Other than the obvious, that Scots don’t want independence.
For the world of digital marketing, the Scottish Referendum is an invaluable case study of how social media can be utilised to garner public support, but also an experiment in its limitations.
From 17th December 2013 – after the Bill passed Royal Assent – and right up until the polls closed on the 18th September, there were 8.8 million online conversations regarding the vote. Tweets, blogs and forums formed the main bulk of activity, while news reports only 1%.
- 8.6 million total mentions
- 31,193 tweets per day
- 1,300 tweets per hour
Despite losing the vote, the ‘Yes’ campaign received a greater share of social coverage overall. 36.4% compared to the ‘No’ campaign’s 26%. The First Minister of Scotland, Alex Salmond (although he has since resigned), tweeted 1.5 times more than his ‘No’ campaign counterpart, Alistair Darling.
Yes means No
But clearly the ‘Yes’ campaign’s emphasis on social media didn’t go to plan, as the ‘Better Together’ campaign, who focused primarily on print and broadcast media, came out on top.
The reason for this disparity is actually pretty clear.

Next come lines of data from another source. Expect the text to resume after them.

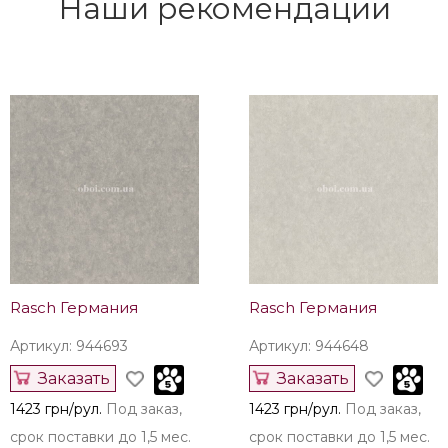
Наши рекомендации
Rasch Германия
Rasch Германия
Артикул: 944693
Артикул: 944648
Заказать
Заказать
1423 грн/рул.
Под заказ,
1423 грн/рул.
Под заказ,
срок поставки до 1,5 мес.
срок поставки до 1,5 мес.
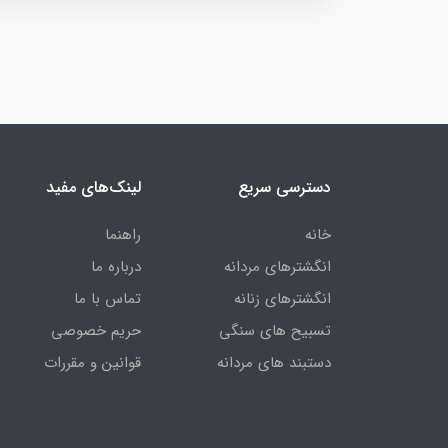
دسترسی سریع
لینک‌های مفید
خانه
راهنما
انگشترهای مردانه
درباره ما
انگشترهای زنانه
تماس با ما
تسبیح های سنگی
حریم خصوصی
دستبند های مردانه
قوانین و مقررات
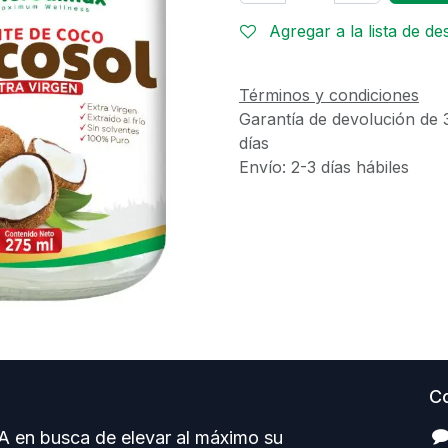
Agregar a la lista de d
Términos y condiciones
Garantía de devolución de 
días
Envío: 2-3 días hábiles
Co
 en busca de elevar al máximo su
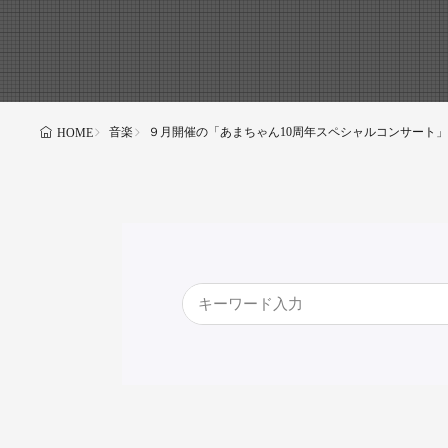
音楽
９月開催の「あまちゃん10周年スペシャルコンサート
HOME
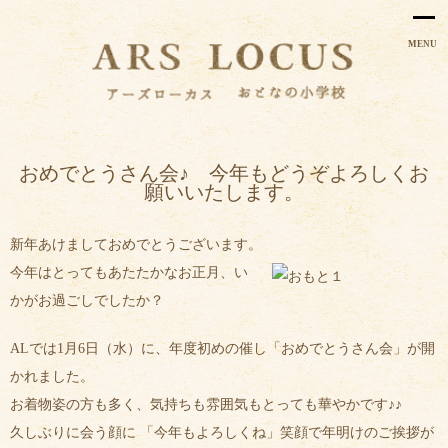
MENU
おめでとうさん会♪ 今年もどうぞよろしくお
願いいたします。
新年あけましておめでとうございます。
今年はとってもあたたかなお正月、い
かがお過ごしでしたか？
ALでは1月6日（水）に、年度初めの催し「おめでとうさん会」が開
かれました。
お着物姿の方も多く、気持ちも雰囲気もとっても華やかです♪♪
久しぶりに会う顔に 「今年もよろしくね」笑顔で年明けのご挨拶が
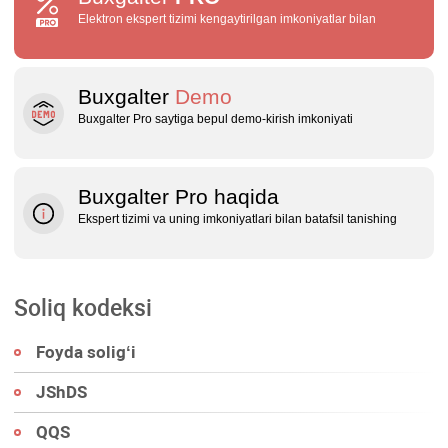
Elektron ekspert tizimi kengaytirilgan imkoniyatlar bilan
Buxgalter
Demo
Buxgalter Pro saytiga bepul demo‑kirish imkoniyati
Buxgalter Pro haqida
Ekspert tizimi va uning imkoniyatlari bilan batafsil tanishing
Soliq kodeksi
Foyda soligʻi
JShDS
QQS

The majority of ‘No’ voters were older and therefore less likely to be addicted to social media and be swept up in the online hype. ‘No’ voters were also less likely to rant and rave about their leaning, preferring to let their vote do the talking and avoid online attacks and criticism. Therefore, social media cannot be relied upon to scientifically calculate political momentum, not yet at least.

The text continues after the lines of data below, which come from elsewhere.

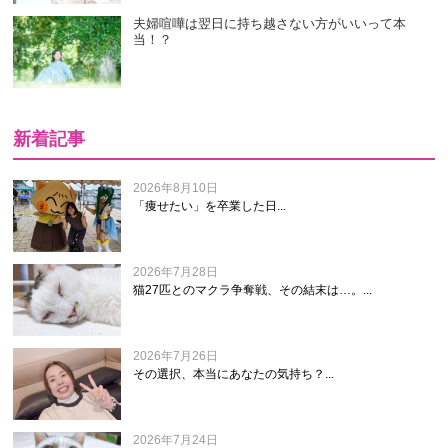
夫婦喧嘩は翌日に持ち越さない方がいいって本
当！？
新着記事
2026年8月10日
「痩せたい」を卒業した日...
2026年7月28日
猫27匹とのマクラ争奪戦、その結末は…。...
2026年7月26日
その選択、本当にあなたの気持ち？...
2026年7月24日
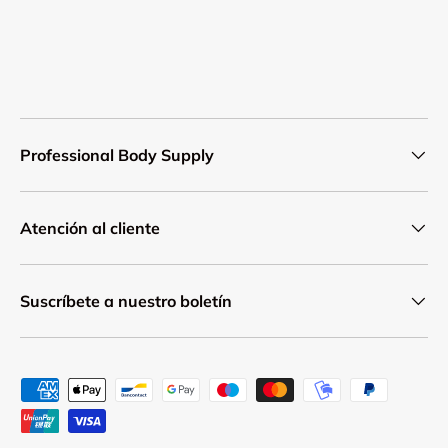
Professional Body Supply
Atención al cliente
Suscríbete a nuestro boletín
Formas de pago aceptadas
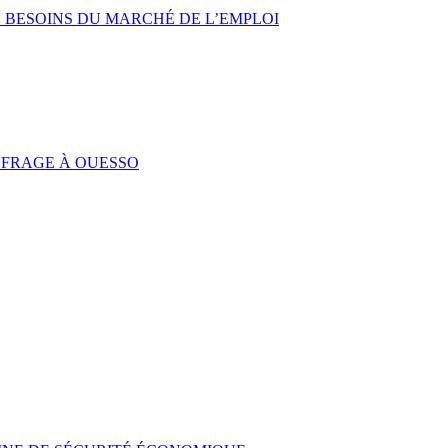
 BESOINS DU MARCHÉ DE L’EMPLOI
UFRAGE À OUESSO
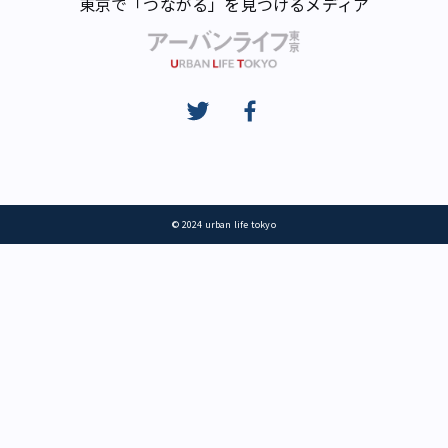
東京で「つながる」を見つけるメディア
© 2024 urban life tokyo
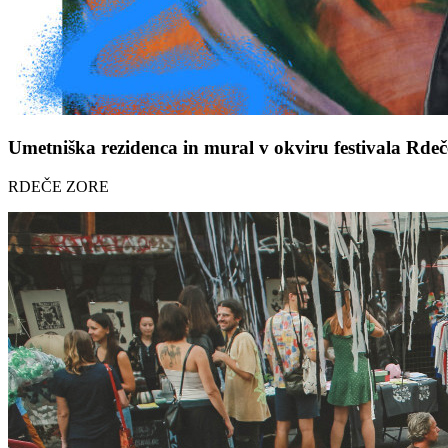
Umetniška rezidenca in mural v okviru festivala Rdeč
RDEČE ZORE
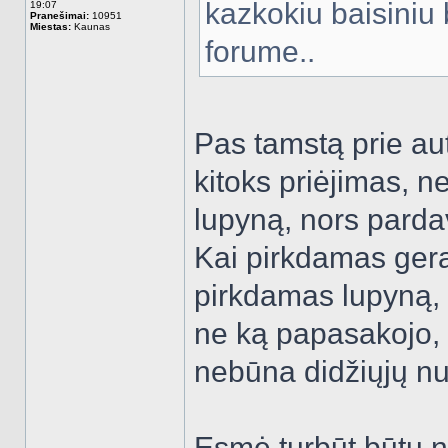
kazkokiu baisiniu
19:07
Pranešimai:
10951
Miestas:
Kaunas
forume..
Pas tamstą prie aut
kitoks priėjimas, n
lupyną, nors parda
Kai pirkdamas gerą
pirkdamas lupyną, r
ne ką papasakojo, t
nebūna didžiųjų nu
Esmė turbūt būtų ne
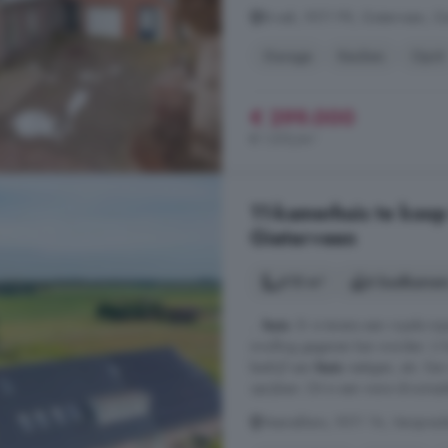
Broek, 9511 PR, Gieterveen, Gi
Garage
Keuken
Oprit
€ 299.000
€ 1.510/m²
11-kamerhuis te koop
Gieterveen
615 m²
6 badkamer
...
huis
. Er is tevens een royale 
invulling gegeven kan worden. U ku
bedrijf aan
huis
vestigen, etc. Een
oprijlaan. Dit is een ware droompl
Veenakkers, 9511 TA, Verspreid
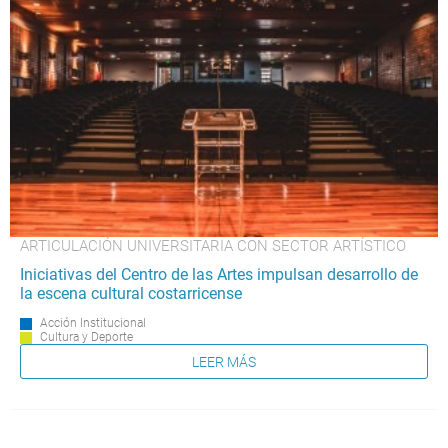
ARTICULACIÓN UNIVERSITARIA CON SECTOR ARTÍSTICO
Iniciativas del Centro de las Artes impulsan desarrollo de
la escena cultural costarricense
Acción Institucional
Cultura y Deporte
LEER MÁS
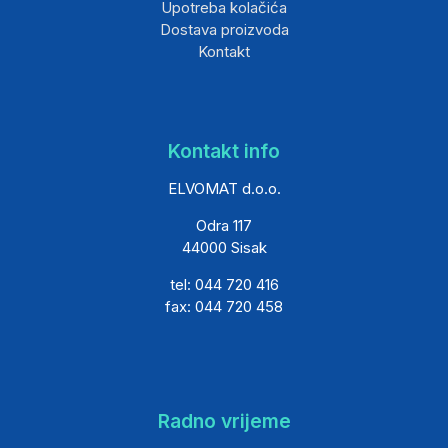
Upotreba kolačića
Dostava proizvoda
Kontakt
Kontakt info
ELVOMAT d.o.o.
Odra 117
44000 Sisak
tel: 044 720 416
fax: 044 720 458
Radno vrijeme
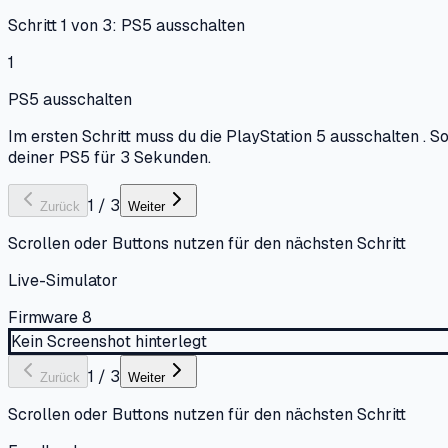
Schritt 1 von 3: PS5 ausschalten
1
PS5 ausschalten
Im ersten Schritt muss du die PlayStation 5 ausschalten . 
deiner PS5 für 3 Sekunden.
1
/
3
Zurück
Weiter
Scrollen oder Buttons nutzen für den nächsten Schritt
Live-Simulator
Firmware 8
Kein Screenshot hinterlegt
1
/
3
Zurück
Weiter
Scrollen oder Buttons nutzen für den nächsten Schritt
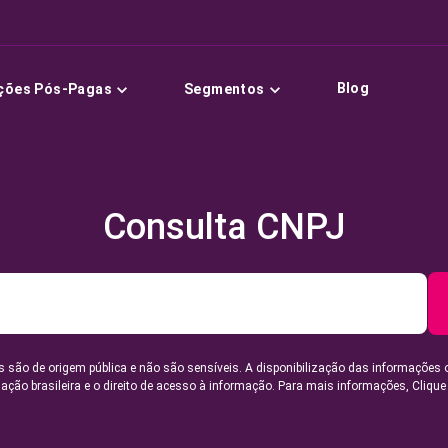
Blog
ções Pós-Pagas
Segmentos
Consulta CNPJ
 são de origem pública e não são sensíveis. A disponibilização das informações 
lação brasileira e o direito de acesso à informação. Para mais informações,
Clique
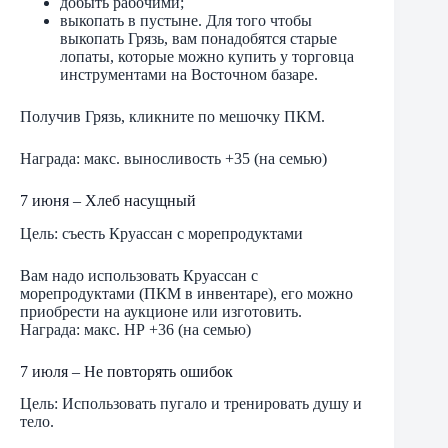
добыть рабочими;
выкопать в пустыне. Для того чтобы
выкопать Грязь, вам понадобятся старые
лопаты, которые можно купить у торговца
инструментами на Восточном базаре.
Получив Грязь, кликните по мешочку ПКМ.
Награда: макс. выносливость +35 (на семью)
7 июня – Хлеб насущный
Цель: съесть Круассан с морепродуктами
Вам надо использовать Круассан с
морепродуктами (ПКМ в инвентаре), его можно
приобрести на аукционе или изготовить.
Награда: макс. НР +36 (на семью)
7 июля – Не повторять ошибок
Цель: Использовать пугало и тренировать душу и
тело.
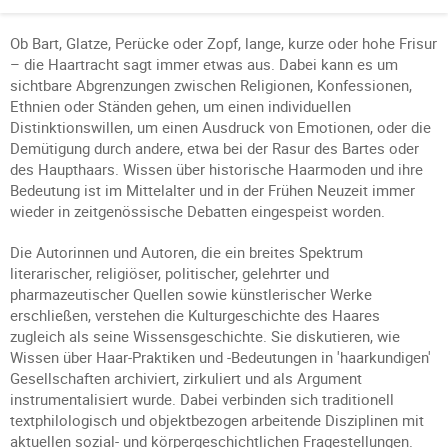
Ob Bart, Glatze, Perücke oder Zopf, lange, kurze oder hohe Frisur
– die Haartracht sagt immer etwas aus. Dabei kann es um
sichtbare Abgrenzungen zwischen Religionen, Konfessionen,
Ethnien oder Ständen gehen, um einen individuellen
Distinktionswillen, um einen Ausdruck von Emotionen, oder die
Demütigung durch andere, etwa bei der Rasur des Bartes oder
des Haupthaars. Wissen über historische Haarmoden und ihre
Bedeutung ist im Mittelalter und in der Frühen Neuzeit immer
wieder in zeitgenössische Debatten eingespeist worden.
Die Autorinnen und Autoren, die ein breites Spektrum
literarischer, religiöser, politischer, gelehrter und
pharmazeutischer Quellen sowie künstlerischer Werke
erschließen, verstehen die Kulturgeschichte des Haares
zugleich als seine Wissensgeschichte. Sie diskutieren, wie
Wissen über Haar-Praktiken und -Bedeutungen in 'haarkundigen'
Gesellschaften archiviert, zirkuliert und als Argument
instrumentalisiert wurde. Dabei verbinden sich traditionell
textphilologisch und objektbezogen arbeitende Disziplinen mit
aktuellen sozial- und körpergeschichtlichen Fragestellungen.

Social media opinion cannot necessarily be counted upon to accurately forecast outcome, nor can it be relied upon as a general consensus of public opinion, with an 87% overall neutral opinion on Twitter.

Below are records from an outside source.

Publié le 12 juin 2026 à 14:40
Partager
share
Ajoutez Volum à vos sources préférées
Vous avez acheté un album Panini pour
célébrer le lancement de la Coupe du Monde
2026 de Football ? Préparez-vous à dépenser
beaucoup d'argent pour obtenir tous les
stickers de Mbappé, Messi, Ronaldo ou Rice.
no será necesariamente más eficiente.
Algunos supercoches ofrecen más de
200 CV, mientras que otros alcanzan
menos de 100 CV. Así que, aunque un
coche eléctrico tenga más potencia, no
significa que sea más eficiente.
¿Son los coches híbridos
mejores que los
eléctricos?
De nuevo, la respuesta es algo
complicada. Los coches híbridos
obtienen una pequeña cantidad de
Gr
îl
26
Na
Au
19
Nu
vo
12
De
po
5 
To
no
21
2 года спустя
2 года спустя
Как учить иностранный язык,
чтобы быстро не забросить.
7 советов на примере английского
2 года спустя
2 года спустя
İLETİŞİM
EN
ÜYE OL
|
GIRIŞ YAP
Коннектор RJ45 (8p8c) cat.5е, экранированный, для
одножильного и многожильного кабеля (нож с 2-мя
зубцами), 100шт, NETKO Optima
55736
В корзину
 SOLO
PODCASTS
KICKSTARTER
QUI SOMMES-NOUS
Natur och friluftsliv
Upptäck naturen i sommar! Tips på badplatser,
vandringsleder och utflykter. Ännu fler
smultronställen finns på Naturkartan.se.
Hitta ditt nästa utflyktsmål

To put things into perspective…
Episode 4 of the Great British Bake Off (for those who don’t watch it, it’s the one where some guy with a beard threw his ice cream in the bin) saw a peak in Twitter activity, with an average of 3,948 tweets per minute. Now, this doesn’t necessarily mean that more people ‘cared’ about GBBO (disputable), and evidently there was no big GBBO campaign encouraging viewers to tweet, but the reactions are comparable with the Referendum debate.
Social media is a great way to see what people care about and want to talk about. Interactions can help measure social trends, but trends are by their very nature fluid and fickle. Whereas the Referendum presented us with a long term discourse, GBBO’s #BinGate scandal was a momentary peak, a single event. When reviewing social statistics, it’s important to keep this in mind.
Social trends peak at certain events: mostly those that divide opinion, where people feel the need to comment and join the hype. Perhaps the reason the ‘Yes’ campaign were so successful on social media was because it worked with, and pushed, certain events throughout the campaign. Right from the start they created social hype; the proposal itself was a massive social event. Trends are infectious. The more people talking about it on social media, the more people learn about it and get drawn in to the hype. Users tend to follow/associate with people who share similar ideas and opinions, therefore news feeds tend to be filled with generally more targeted opinion. For those who haven’t made their mind up, are neutral, or simply don’t care, seeing the magnitude and vigour behind the ‘Yes’ campaign could sweep them up and get them to support the campaign.
Anarchy in the UK
The main thing we can take away from the Scottish Referendum is that 21st Century voters no longer take what the establishment tells them at face value. The press, big businesses, the main political parties and most unions were overwhelmingly against the ‘Yes’ vote. In previous decades this would probably have shown in the final figures, with a much larger gap in number of votes. However, it was still pretty close. It goes to show we don’t always believe what the leading figures and authorities tell us. Social media is the Great British Public’s platform for discourse, with the freedom to openly question and criticise the establishment.